Index > Briefing
Thursday, June 24, 2021
How to Design and Operate Smart Cities?

China is quickly moving towards the era of smart cities. With the release of policy dividends and the massive fund investments, smart cities in China are thriving under the massive surge of development. According to the Worldwide Smart Cities Spending Guide issued by the Internet Data Center (IDC), in 2020 China has spent US$ 25.9 billion developing its smart cities, a year-on-year increase of 12.7%. This is higher than the global average and second only to the global average. As the country with the largest expenditure after the United States, this figure is estimated to reach US$ 38.923 billion in 2023. In fact, ongoing statistical research show the number of smart cities in China has exceeded 500, making China the country with the most smart cities in the world.

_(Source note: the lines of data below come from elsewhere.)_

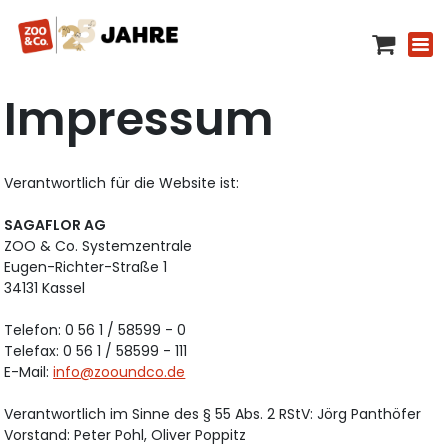
Impressum
Verantwortlich für die Website ist:
SAGAFLOR AG
ZOO & Co. Systemzentrale
Eugen-Richter-Straße 1
34131 Kassel
Telefon: 0 56 1 / 58599 - 0
Telefax: 0 56 1 / 58599 - 111
E-Mail:
info@zooundco.de
Verantwortlich im Sinne des § 55 Abs. 2 RStV: Jörg Panthöfer
Vorstand: Peter Pohl, Oliver Poppitz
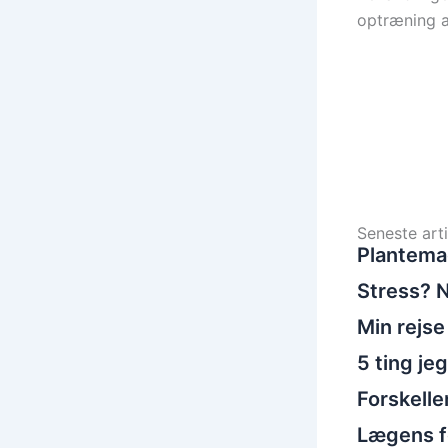
optræning 
Seneste arti
Plantema
Stress? N
Min rejse
5 ting je
Forskelle
Lægens fo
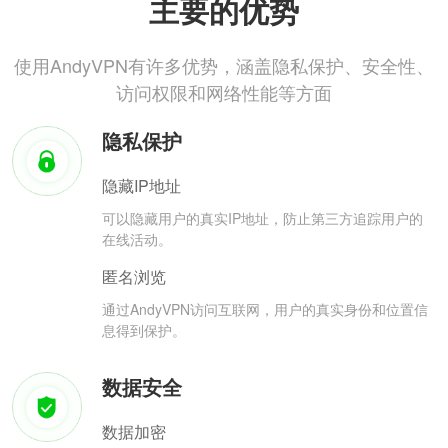
主要的优势
使用AndyVPN有许多优势，涵盖隐私保护、安全性、
访问权限和网络性能等方面
隐私保护
隐藏IP地址
可以隐藏用户的真实IP地址，防止第三方追踪用户的
在线活动。
匿名浏览
通过AndyVPN访问互联网，用户的真实身份和位置信
息得到保护。
数据安全
数据加密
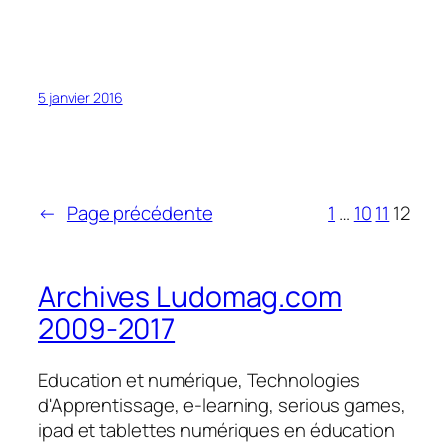
5 janvier 2016
←
Page précédente
1
…
10
11
12
Archives Ludomag.com
2009-2017
Education et numérique, Technologies
d'Apprentissage, e-learning, serious games,
ipad et tablettes numériques en éducation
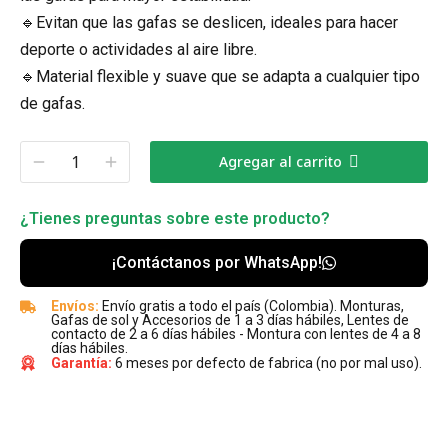
🔹Evitan que las gafas se deslicen, ideales para hacer
deporte o actividades al aire libre.
🔹Material flexible y suave que se adapta a cualquier tipo
de gafas.
Agregar al carrito
¿Tienes preguntas sobre este producto?
¡Contáctanos por WhatsApp!
Envíos:
Envío gratis a todo el país (Colombia). Monturas,
Gafas de sol y Accesorios de 1 a 3 días hábiles, Lentes de
contacto de 2 a 6 días hábiles - Montura con lentes de 4 a 8
días hábiles.
Garantía:
6 meses por defecto de fabrica (no por mal uso).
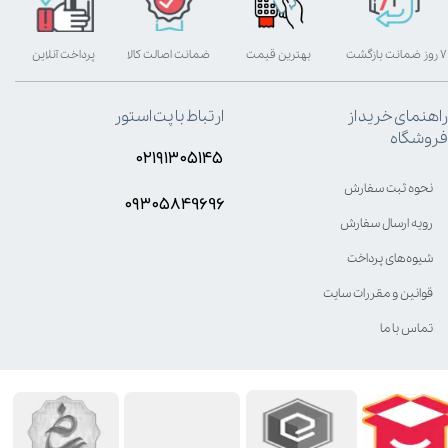
۷ روز ضمانت بازگشت
بهترین قیمت
ضمانت اصالت کالا
پرداخت آنلاین
راهنمای خرید از
ارتباط با پت استور
فروشگاه
۰۲۱۹۱۳۰۵۱۴۵
نحوه ثبت سفارش
۰۹۳۰۵8۴9696
رویه ارسال سفارش
شیوه‌های پرداخت
قوانین و مقررات سایت
تماس با ما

Despite this, China faces numerous challenges in developing its smart cities, and they are jarring issues at that, since most of the focus is loaded into the construction and not its operations. Director of the Information and Industrial Development Department of the National Information Center, and the Smart City Development Research Center Shan Zhiguang believes that the current smart cities in the country are far too focused on its construction, whilst leaving its management and operational works more to be desired. He pointed out that many buildings are erected without a clear purpose, and little thought is given to the people who should manage, operate, and add value to it. Most of such cities are driven purely by technology, and lack sustainability in their designs. This could lead to a wastage in resources, even rendering its construction useless, which is like an upscale residential area that has been built without any accompanying facilities, and it is only a matter of time before it becomes rundown.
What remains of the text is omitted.